This workshop provides the foundational concepts and practical applications of transfer learning, a powerful technique in deep learning that allows AI models to leverage pre-trained knowledge to improve performance on new tasks. The sessions will cover different types of transfer learning techniques, such as feature extraction and fine-tuning. This includes hands-on experience in applying these techniques to computer vision and language models.
By the end of this workshop, participants will be able to:
- Define transfer learning and explain its advantages in deep learning.
- Differentiate between various transfer learning techniques, including domain adaptation , feature extraction, fine-tuning, and LoRA.
- Implement transfer learning in computer vision and LLMs using Python and Jupyter Notebooks.
- Evaluate the effectiveness of transfer learning models compared to other training regimes such as pre-training on a limited dataset.
- Troubleshoot common challenges in transfer learning, such as catastrophic forgetting and negative transfer.
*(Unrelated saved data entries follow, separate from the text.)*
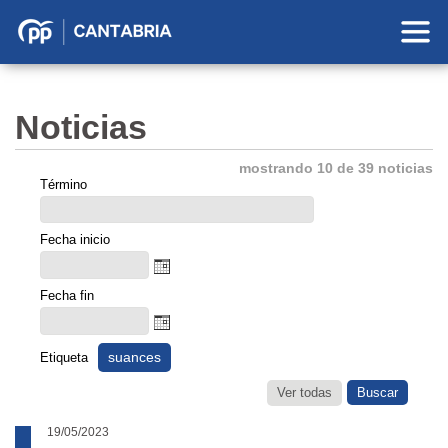
Partido
Popular
en
Noticias
Cantabria
mostrando 10 de 39 noticias
Término
Fecha inicio
Fecha fin
suances
Etiqueta
Ver todas
19/05/2023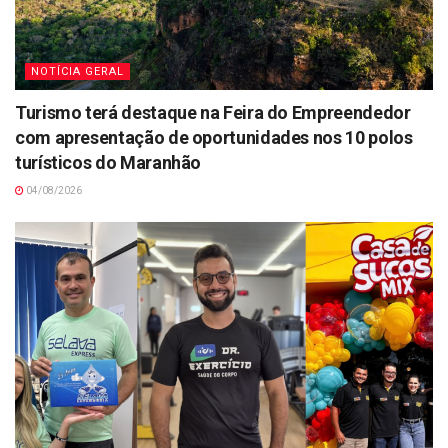
NOTÍCIA GERAL
Turismo terá destaque na Feira do Empreendedor
com apresentação de oportunidades nos 10 polos
turísticos do Maranhão
04/08/2026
- Module 1: Transfer Learning Concepts: In Module 1, we will dig into the foundational concepts of transfer learning, explore its benefits, and examine its applications across different domains. By the end, you'll be ready to articulate key principles, differentiate between various strategies, and understand the basics of leveraging pre-trained models effectively.
- Module 2: Implementing Transfer Learning: This module focuses on the practical implementation of transfer learning techniques. Unlike the previous module, which explored the 'why' and ‘what’ behind transfer learning, this module is dedicated to the 'how'—demonstrating key methodologies for achieving learning transfer such as feature extraction, fine-tuning, and Low-Rank Adaptation (LoRA). In the Hands-on portion of this module, we will leverage a model’s pre-trained capabilities to explore different transfer learning strategies, modifying and optimizing its behavior for new tasks.
- Module 3: Evaluating and Optimizing Transfer Learning Choosing the right pre-trained model is one of the most critical steps in transfer learning. The effectiveness of transfer learning depends on the compatibility between the pre-trained model (source model) and the new task (target task) . It’s important to note here that we mean compatibility both in the task the architecture was meant to support and in the data the source model was trained on versus the target data. A well-chosen source model can significantly reduce training time, lower computational costs, and improve model accuracy—but a poorly chosen one can lead to negative transfer, where the transferred knowledge actually hurts performance.